- **Description of the task**
Each line shown below should be copied exactly.

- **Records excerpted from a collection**
--------

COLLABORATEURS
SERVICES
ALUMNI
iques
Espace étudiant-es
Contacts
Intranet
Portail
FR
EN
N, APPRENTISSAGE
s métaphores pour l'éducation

--------

- **Reply**
COLLABORATEURS
SERVICES
ALUMNI
iques
Espace étudiant-es
Contacts
Intranet
Portail
FR
EN
N, APPRENTISSAGE
s métaphores pour l'éducation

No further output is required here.